EXERCISE.
Your answer must match the entries below word for word.

[Opening SUPPLIED MATERIAL section]

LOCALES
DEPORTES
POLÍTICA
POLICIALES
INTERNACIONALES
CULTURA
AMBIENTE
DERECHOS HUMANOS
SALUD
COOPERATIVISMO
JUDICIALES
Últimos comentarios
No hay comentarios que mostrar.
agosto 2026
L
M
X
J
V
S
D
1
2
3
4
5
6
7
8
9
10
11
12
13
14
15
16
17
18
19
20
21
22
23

[Closing SUPPLIED MATERIAL section]

EXERCISE ANSWER.
LOCALES
DEPORTES
POLÍTICA
POLICIALES
INTERNACIONALES
CULTURA
AMBIENTE
DERECHOS HUMANOS
SALUD
COOPERATIVISMO
JUDICIALES
Últimos comentarios
No hay comentarios que mostrar.
agosto 2026
L
M
X
J
V
S
D
1
2
3
4
5
6
7
8
9
10
11
12
13
14
15
16
17
18
19
20
21
22
23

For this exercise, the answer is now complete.